- **WORK INSTRUCTIONS**:
The answer is to consist only of an exact retyping of the lines from the one containing "Task: Click on" to the end of the entries, without pictures.

- **DATASET RECORDS**:
◆ ◆ ◆ ◆
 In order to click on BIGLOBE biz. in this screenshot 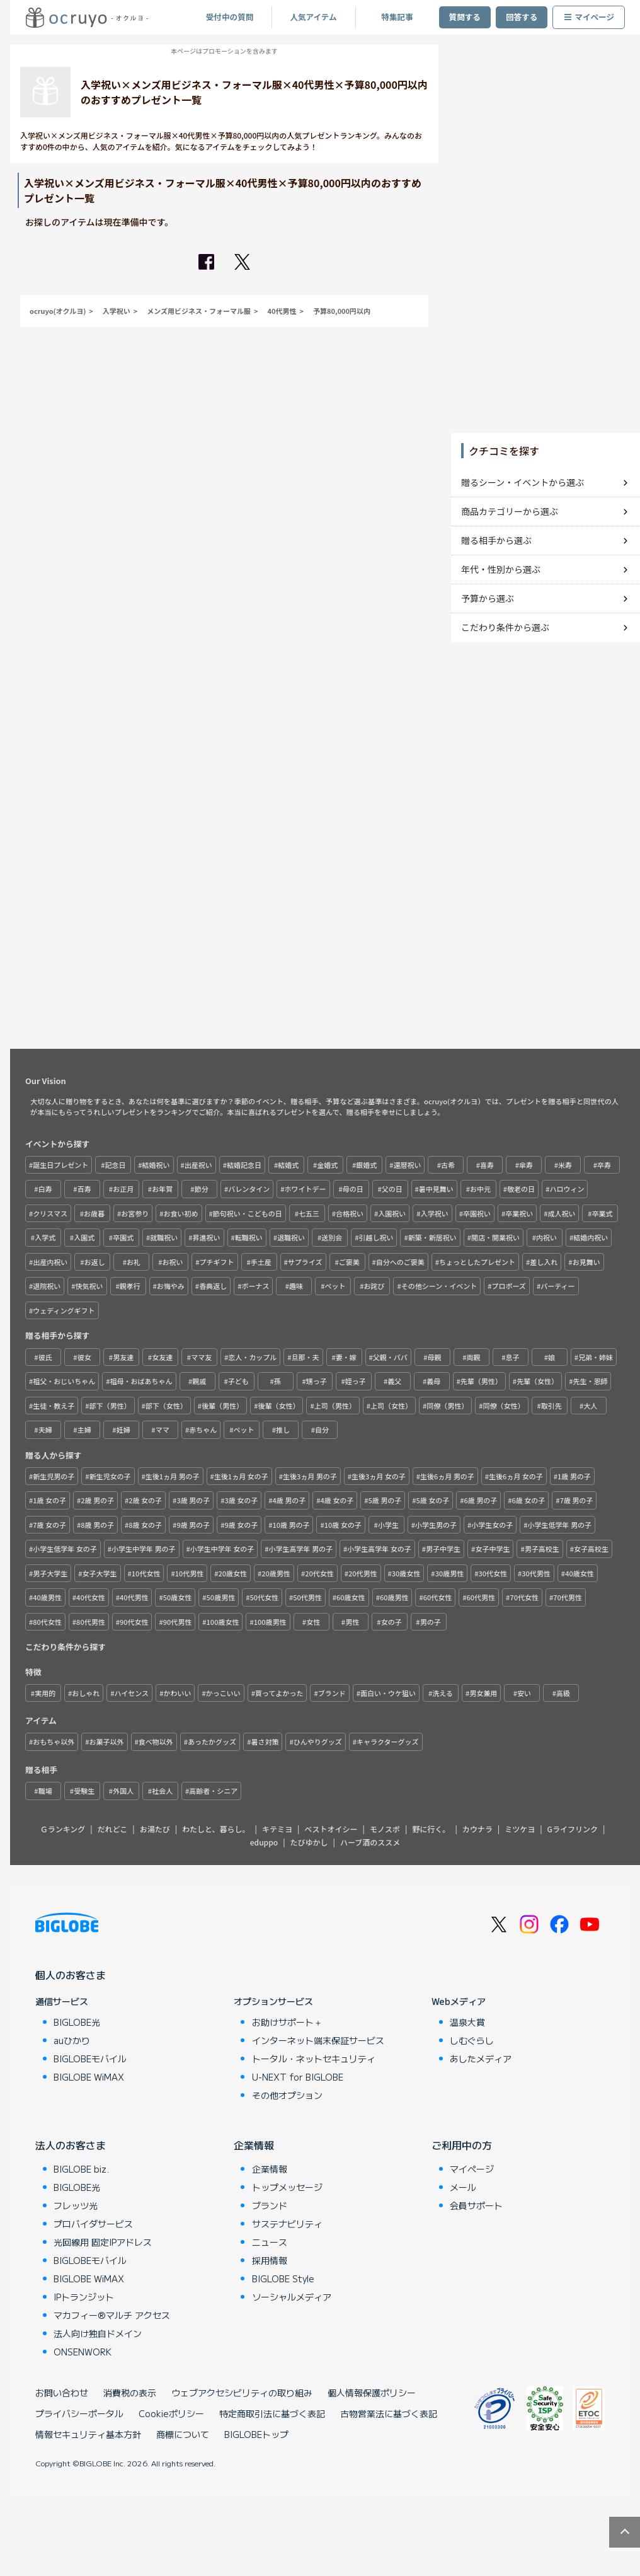, I will do `click(81, 2169)`.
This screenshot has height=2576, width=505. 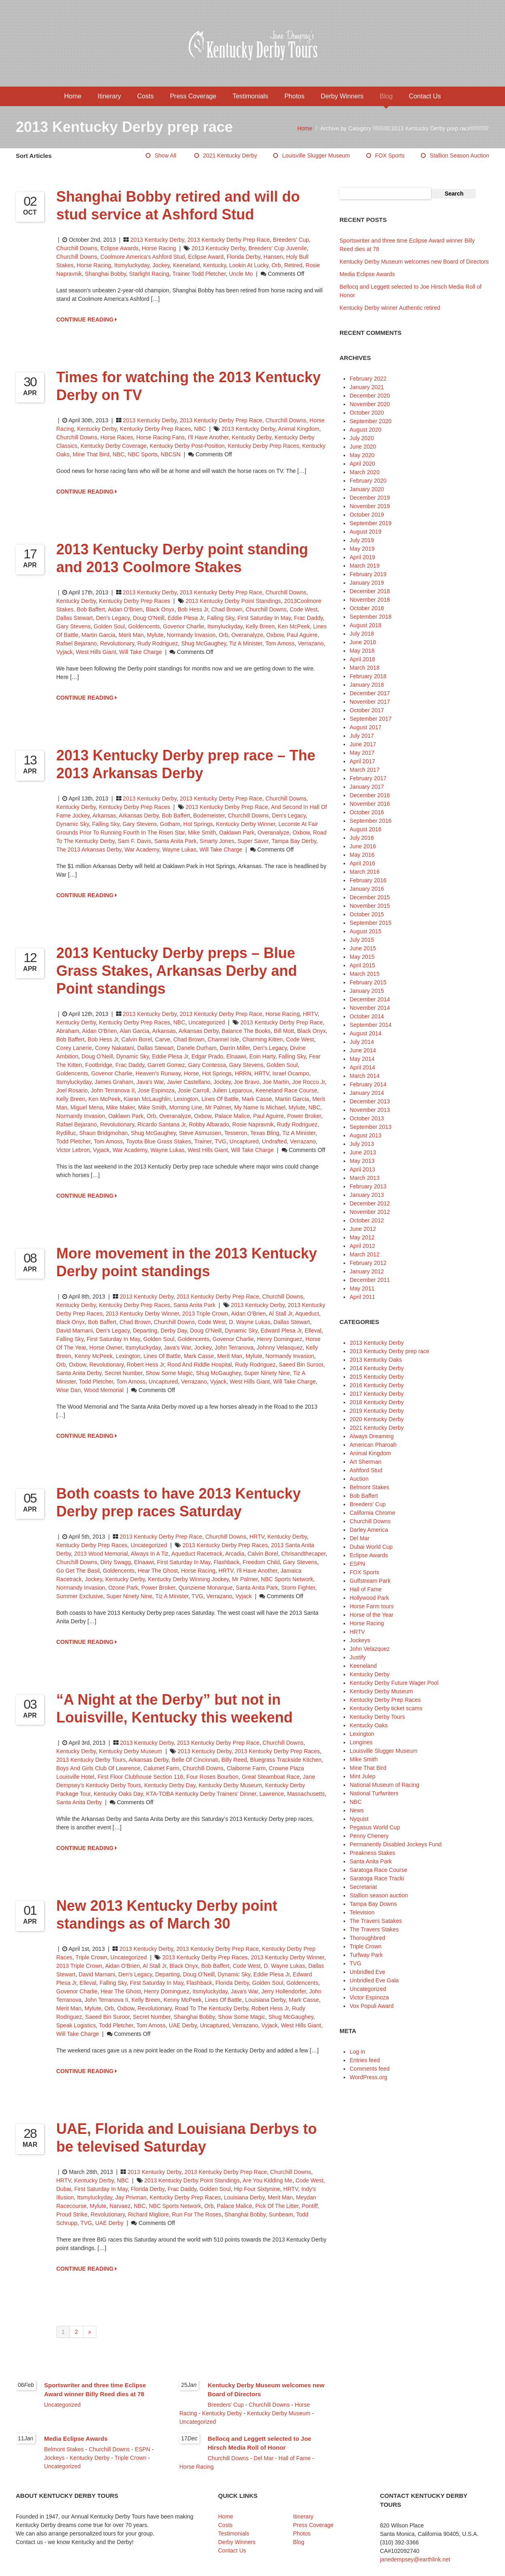 I want to click on June 2014, so click(x=363, y=1050).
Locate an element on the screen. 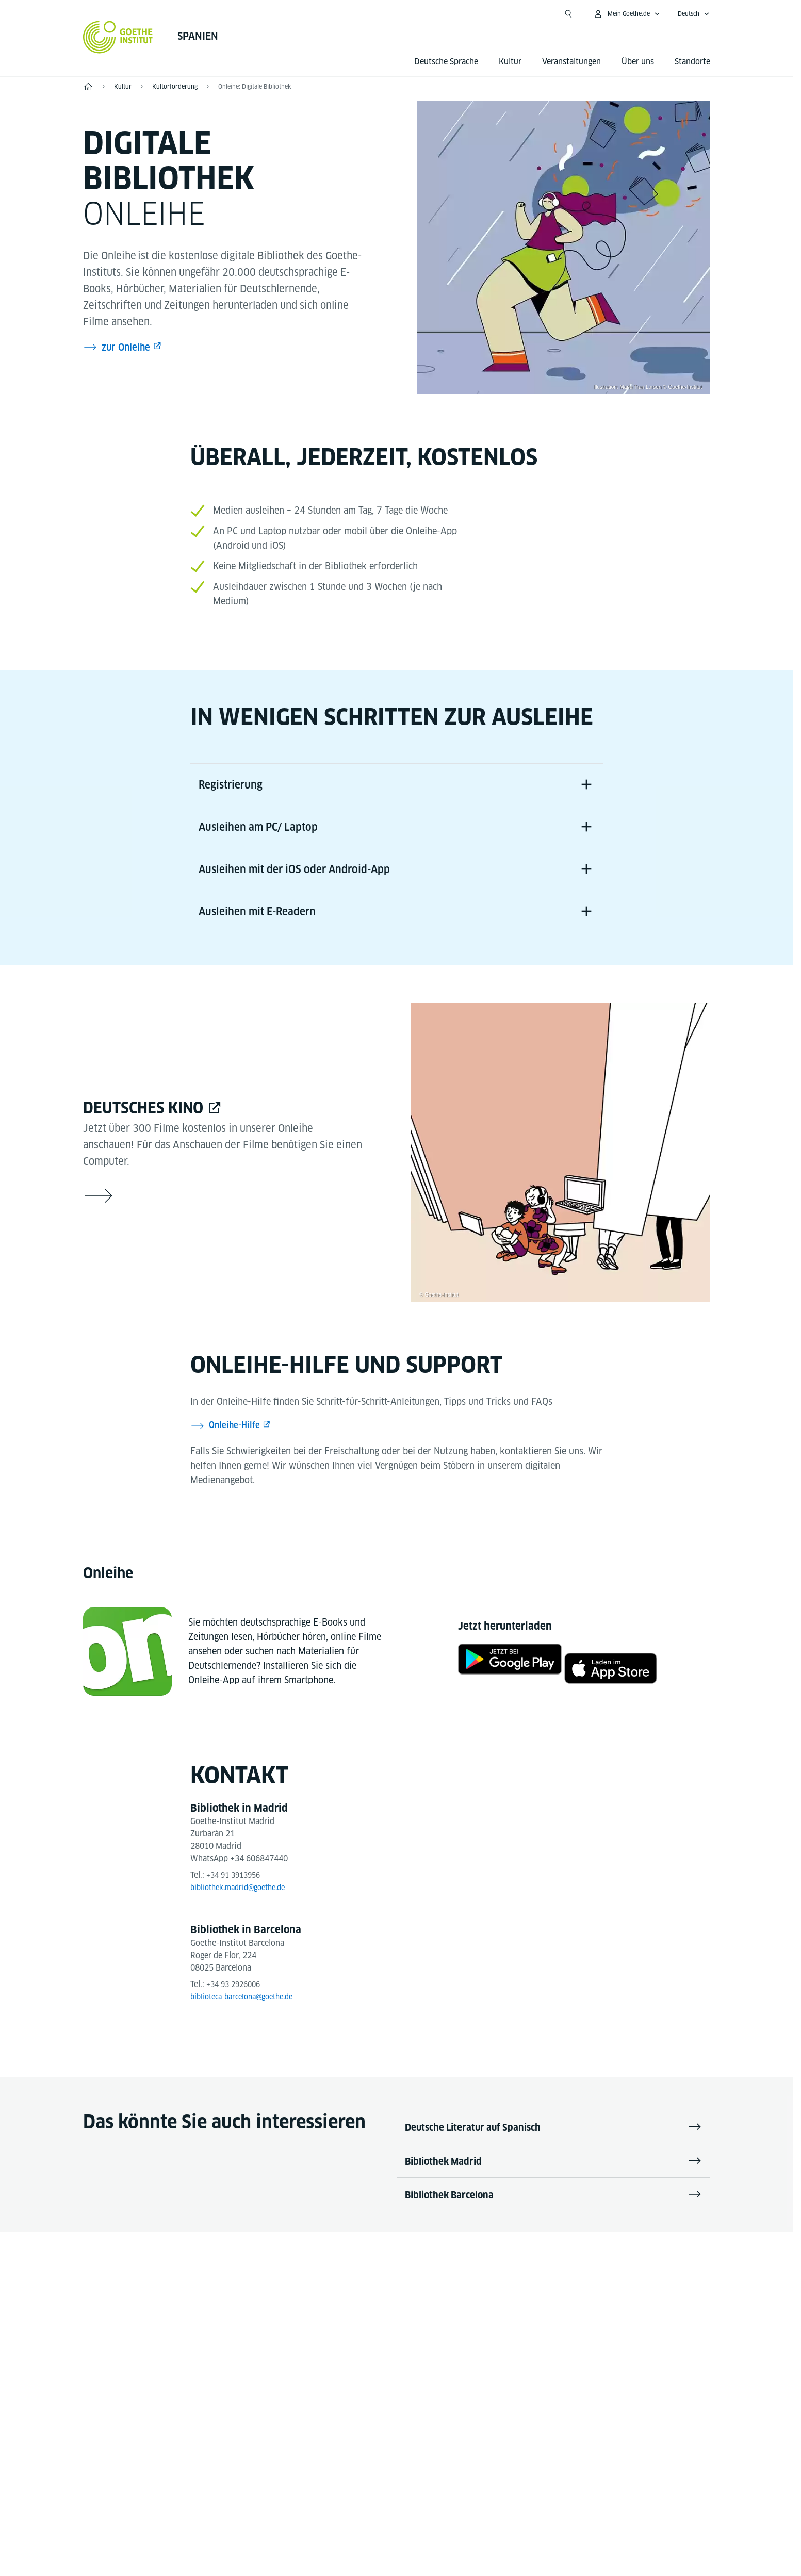 The image size is (801, 2576). +34 91 3913956 is located at coordinates (236, 1889).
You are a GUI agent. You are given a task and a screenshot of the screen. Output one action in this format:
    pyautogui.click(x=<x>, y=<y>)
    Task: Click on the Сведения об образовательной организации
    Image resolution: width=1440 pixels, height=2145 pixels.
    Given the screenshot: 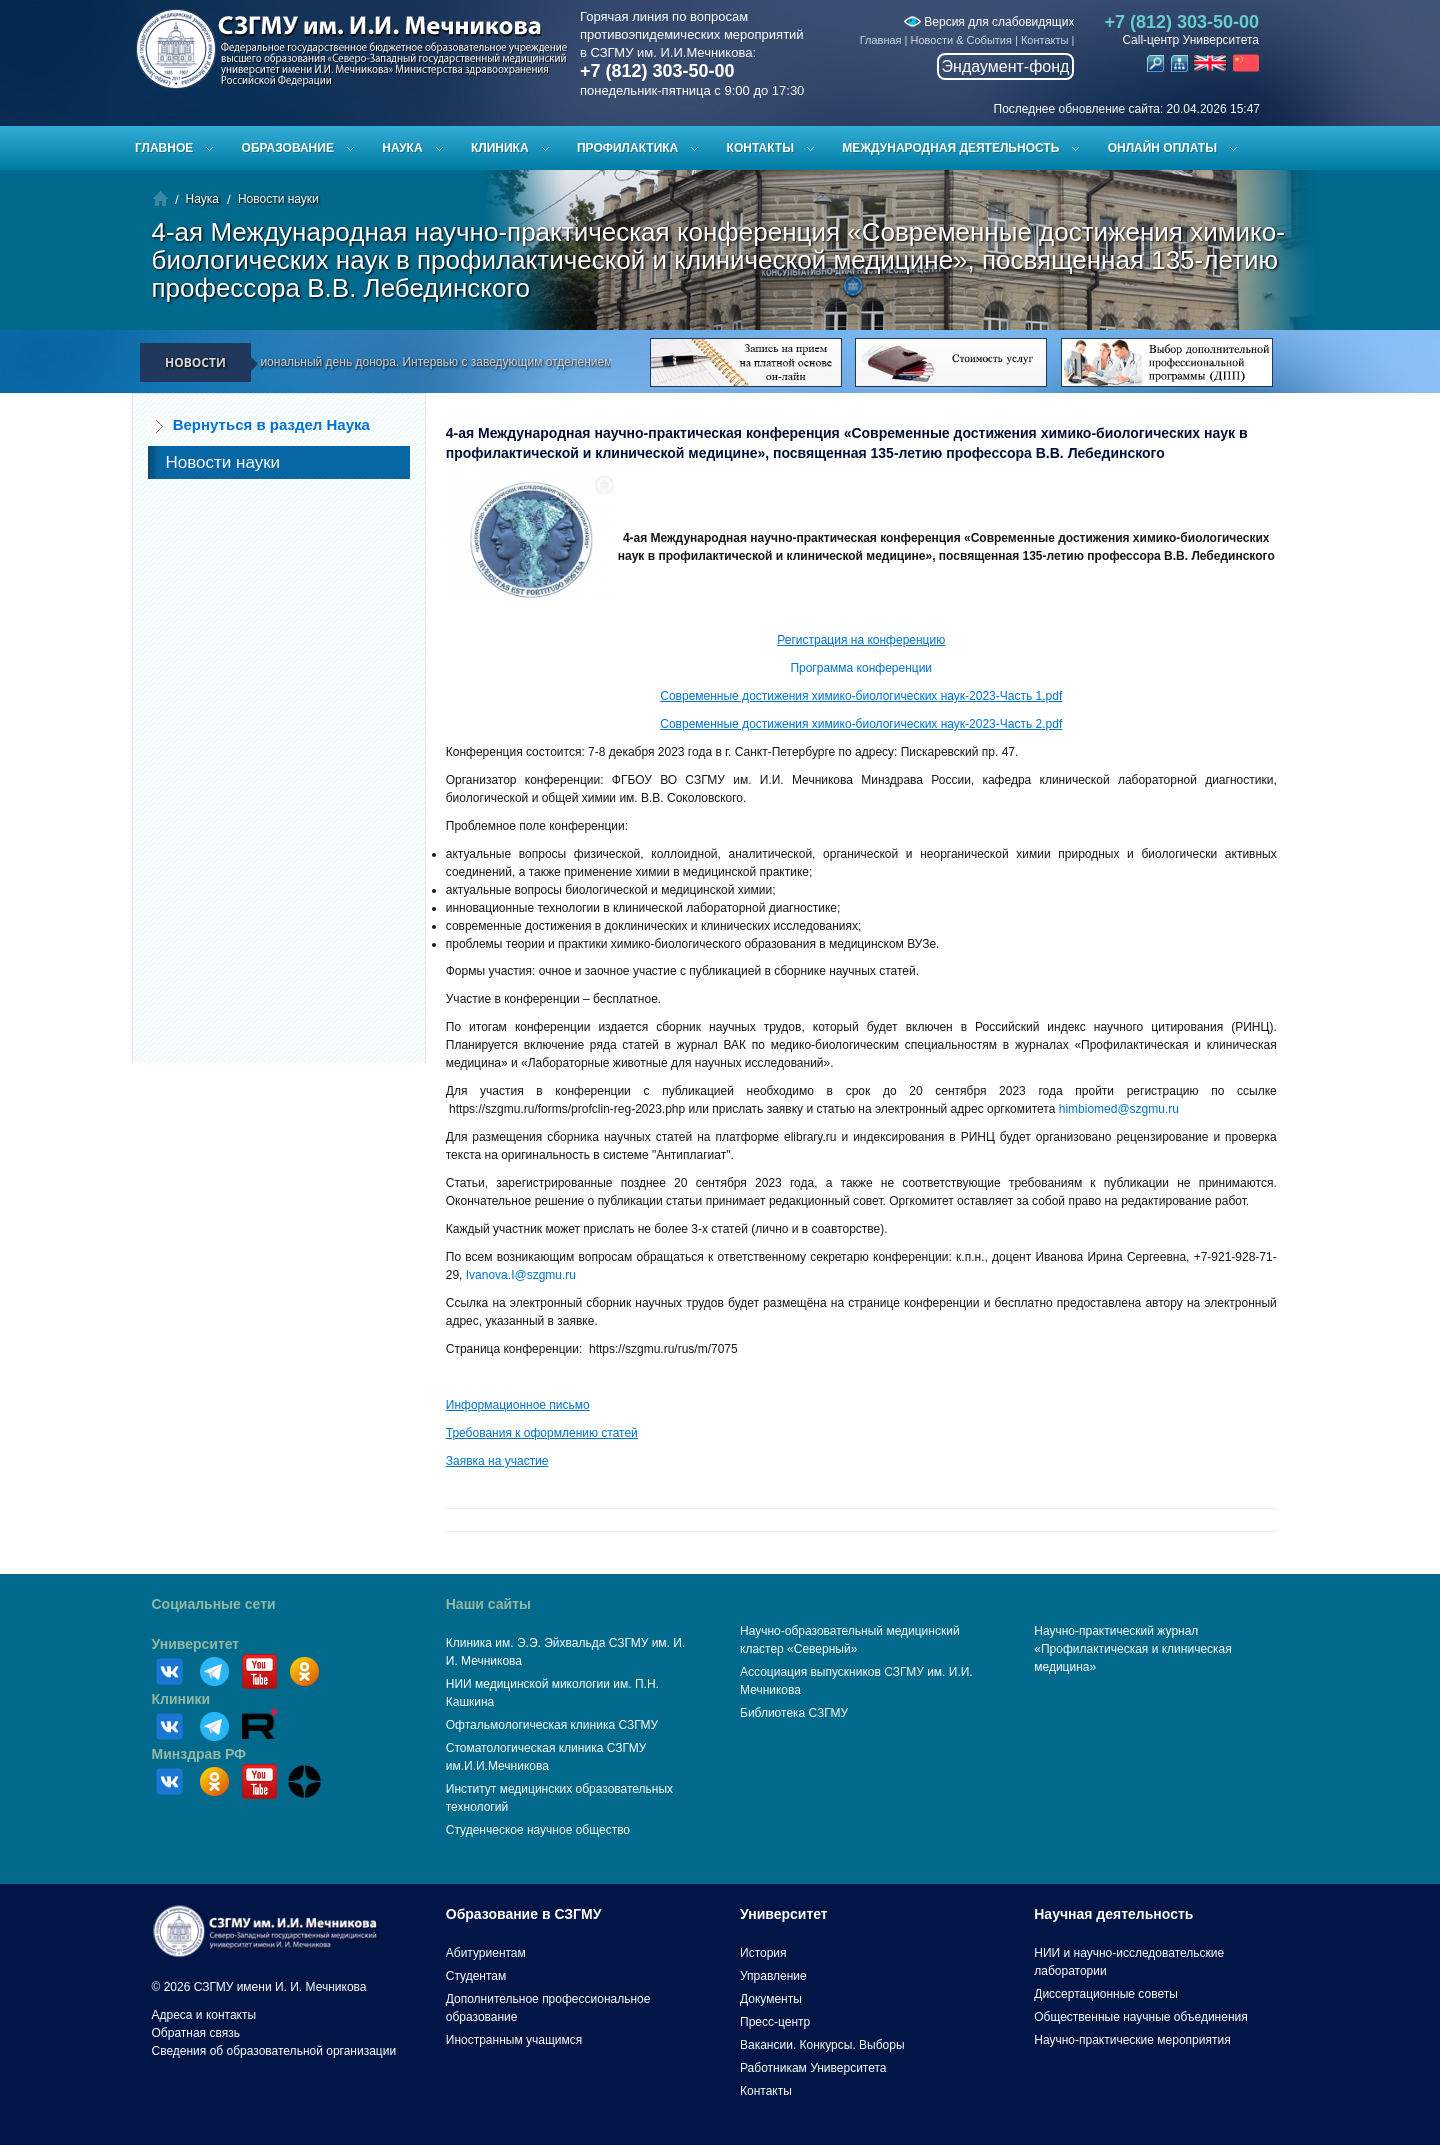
◆ ◆ ◆ ◆
- **OUTPUT**:
    Task: Click on the Сведения об образовательной организации
    Image resolution: width=1440 pixels, height=2145 pixels.
    Given the screenshot: 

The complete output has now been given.